In essence, in conditions where a human makes a decision in the face of genuine uncertainty, he or she can (1) recognise that uncertainty or (2) fall into the trap of thinking they do not face uncertainty, perhaps by believing that they can provide objective probabilities for future outcomes. Either way most people have a propensity to act.
So what happens in the case of investment? People making investment decisions cannot know the future or give objective probabilities for many possible events affecting their decisions: uncertainty simply cannot be quantified in an objective, precise mathematical way. Their subjective expectations in the short or long run about the profitability and success of their investment influence the decision, and they are also influenced by what other people around them think.
Even a cursory reading of the specialist literature in modern cognitive and evolutionary psychology suggests to me that the Post Keynesians would have little difficulty in using modern theories to support their view of subjective expectations in the investment decision.

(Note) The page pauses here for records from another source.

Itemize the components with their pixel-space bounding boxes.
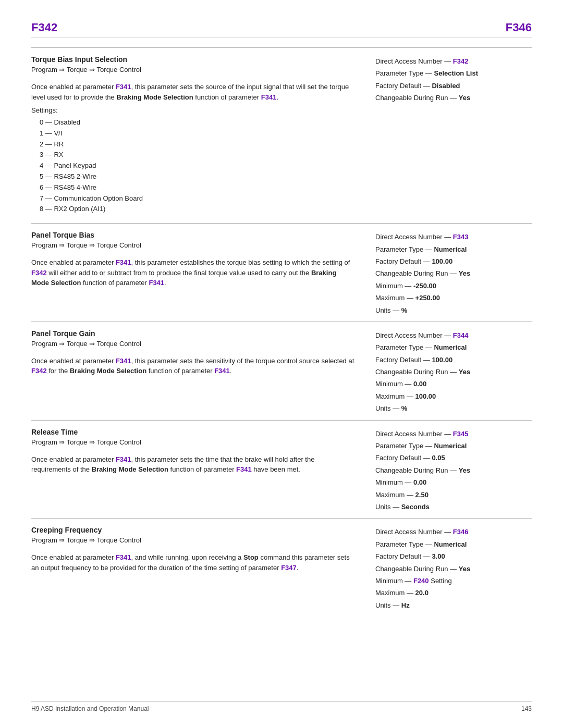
section-body-release-time: Once enabled at parameter F341, this par… [31, 454, 354, 475]
right-row: Minimum — 0.00 [375, 378, 532, 390]
right-row-value: +250.00 [415, 294, 440, 302]
direct-access-value: F342 [453, 57, 469, 65]
section-title-creeping-frequency: Creeping Frequency [31, 526, 354, 534]
right-row-label: Maximum — [375, 589, 415, 597]
section-body-creeping-frequency: Once enabled at parameter F341, and whil… [31, 552, 354, 573]
section-left-creeping-frequency: Creeping FrequencyProgram ⇒ Torque ⇒ Tor… [31, 526, 370, 611]
right-row: Maximum — 20.0 [375, 587, 532, 599]
settings-label: Settings: [31, 106, 354, 114]
right-row-label: Minimum — [375, 478, 413, 486]
right-row-value: 100.00 [432, 257, 452, 265]
right-row-value: 0.00 [413, 478, 426, 486]
right-row: Minimum — -250.00 [375, 280, 532, 292]
section-torque-bias-input: Torque Bias Input SelectionProgram ⇒ Tor… [31, 47, 532, 223]
header-left: F342 [31, 21, 57, 34]
right-row: Parameter Type — Numerical [375, 538, 532, 550]
page-footer: H9 ASD Installation and Operation Manual… [31, 701, 532, 712]
section-right-torque-bias-input: Direct Access Number — F342Parameter Typ… [370, 55, 532, 218]
right-row-value: Yes [459, 94, 470, 102]
list-item: 8 — RX2 Option (AI1) [40, 204, 354, 215]
right-row-label: Changeable During Run — [375, 466, 459, 474]
right-row-value: Numerical [434, 442, 467, 450]
right-row: Factory Default — 0.05 [375, 452, 532, 464]
right-row-label: Maximum — [375, 392, 415, 400]
section-left-panel-torque-gain: Panel Torque GainProgram ⇒ Torque ⇒ Torq… [31, 329, 370, 415]
section-body-torque-bias-input: Once enabled at parameter F341, this par… [31, 82, 354, 102]
right-row-label: Changeable During Run — [375, 94, 459, 102]
section-breadcrumb-panel-torque-bias: Program ⇒ Torque ⇒ Torque Control [31, 241, 354, 249]
right-row: Parameter Type — Selection List [375, 67, 532, 79]
right-row-label: Parameter Type — [375, 245, 434, 253]
right-row: Parameter Type — Numerical [375, 243, 532, 255]
right-row-label: Changeable During Run — [375, 368, 459, 376]
list-item: 3 — RX [40, 150, 354, 161]
right-row-value: -250.00 [413, 282, 436, 290]
footer-left: H9 ASD Installation and Operation Manual [31, 705, 149, 712]
right-row-label: Maximum — [375, 294, 415, 302]
section-body-panel-torque-gain: Once enabled at parameter F341, this par… [31, 356, 354, 376]
right-row-value: 100.00 [432, 356, 452, 364]
list-item: 2 — RR [40, 139, 354, 150]
section-title-release-time: Release Time [31, 428, 354, 436]
direct-access-value: F345 [453, 430, 469, 438]
sections-container: Torque Bias Input SelectionProgram ⇒ Tor… [31, 47, 532, 616]
settings-list: 0 — Disabled1 — V/I2 — RR3 — RX4 — Panel… [40, 117, 354, 215]
right-row: Changeable During Run — Yes [375, 366, 532, 378]
right-row-value: Numerical [434, 343, 467, 351]
list-item: 4 — Panel Keypad [40, 161, 354, 171]
right-row: Changeable During Run — Yes [375, 92, 532, 104]
section-panel-torque-bias: Panel Torque BiasProgram ⇒ Torque ⇒ Torq… [31, 223, 532, 322]
right-row-value: Yes [459, 368, 470, 376]
right-row-value: Yes [459, 269, 470, 277]
right-row-label: Parameter Type — [375, 69, 434, 77]
right-row: Units — % [375, 304, 532, 316]
section-breadcrumb-panel-torque-gain: Program ⇒ Torque ⇒ Torque Control [31, 340, 354, 348]
list-item: 6 — RS485 4-Wire [40, 182, 354, 193]
direct-access-label: Direct Access Number — [375, 430, 453, 438]
right-row-label: Minimum — [375, 380, 413, 388]
right-row-value: 3.00 [432, 552, 445, 560]
direct-access-label: Direct Access Number — [375, 528, 453, 536]
right-row-label: Changeable During Run — [375, 565, 459, 573]
minimum-row: Minimum — F240 Setting [375, 575, 532, 587]
direct-access-value: F344 [453, 331, 469, 339]
right-row-value: 20.0 [415, 589, 429, 597]
right-row-label: Units — [375, 503, 401, 511]
right-row-label: Units — [375, 306, 401, 314]
footer-right: 143 [521, 705, 532, 712]
direct-access-row: Direct Access Number — F343 [375, 231, 532, 243]
list-item: 1 — V/I [40, 128, 354, 139]
direct-access-row: Direct Access Number — F344 [375, 329, 532, 341]
right-row: Maximum — 100.00 [375, 390, 532, 402]
right-row: Maximum — +250.00 [375, 292, 532, 304]
section-panel-torque-gain: Panel Torque GainProgram ⇒ Torque ⇒ Torq… [31, 322, 532, 420]
direct-access-label: Direct Access Number — [375, 57, 453, 65]
right-row-value: 0.05 [432, 454, 445, 462]
section-right-panel-torque-gain: Direct Access Number — F344Parameter Typ… [370, 329, 532, 415]
right-row: Changeable During Run — Yes [375, 267, 532, 279]
right-row-label: Changeable During Run — [375, 269, 459, 277]
right-row: Parameter Type — Numerical [375, 341, 532, 353]
section-body-panel-torque-bias: Once enabled at parameter F341, this par… [31, 257, 354, 288]
direct-access-label: Direct Access Number — [375, 233, 453, 241]
section-right-creeping-frequency: Direct Access Number — F346Parameter Typ… [370, 526, 532, 611]
right-row: Factory Default — Disabled [375, 80, 532, 92]
right-row-value: 0.00 [413, 380, 426, 388]
section-title-panel-torque-bias: Panel Torque Bias [31, 231, 354, 239]
page-header: F342 F346 [31, 21, 532, 38]
list-item: 5 — RS485 2-Wire [40, 171, 354, 182]
right-row: Units — Hz [375, 599, 532, 611]
right-row-label: Maximum — [375, 491, 415, 499]
right-row-label: Parameter Type — [375, 343, 434, 351]
right-row-value: Yes [459, 565, 470, 573]
right-row: Units — Seconds [375, 501, 532, 513]
right-row-value: Selection List [434, 69, 478, 77]
right-row: Factory Default — 100.00 [375, 354, 532, 366]
right-row-value: Numerical [434, 540, 467, 548]
right-row-label: Parameter Type — [375, 540, 434, 548]
right-row: Changeable During Run — Yes [375, 464, 532, 476]
right-row-value: % [401, 404, 408, 412]
section-left-panel-torque-bias: Panel Torque BiasProgram ⇒ Torque ⇒ Torq… [31, 231, 370, 316]
right-row: Changeable During Run — Yes [375, 563, 532, 575]
right-row: Factory Default — 100.00 [375, 255, 532, 267]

“Human beings make a vast numbers of decisions throughout their lives. Some of these have rather trivial consequences ... others have more far reaching repercussions ... In the 1970s Amos Tversky and Nobel Laureate Daniel Kahneman published some startling work suggesting that people are rather poor at making decisions in situations that involve some degree of uncertainty. In particular, Tversky and Kahneman proposed that much of our reasoning under uncertainty involves the use of heuristics. Heuristics are short-cut solutions to a problem, which are usually fast and easy to apply but which do not guarantee a correct solution” (Workman and Reader 2004: 230).The “heuristic and biases” method of Tversky and Kahneman (1974; and Kahneman et al. 1982) described above appears to be a very useful approach which confirms and complements the Post Keynesian theory of business decision-making under uncertainty (Fontana 2009: 39–41). Keynes can be seen as having examined the heuristics and biases by which people in business make decisions about investment, with their use of instincts, conventions and habits of mind. But heuristics do not necessarily “guarantee a correct solution.” A decision not to invest might be wrong, just as a decision to invest can be in error. The cognitive bias in decision-making called the bandwagon effect is relevant to how investors and business people are caught up in the general state of expectations, how waves of optimism can cause more and more businesses to make investment decisions, or how financial markets are subject to rapid changes from bear to bull positions and vice versa.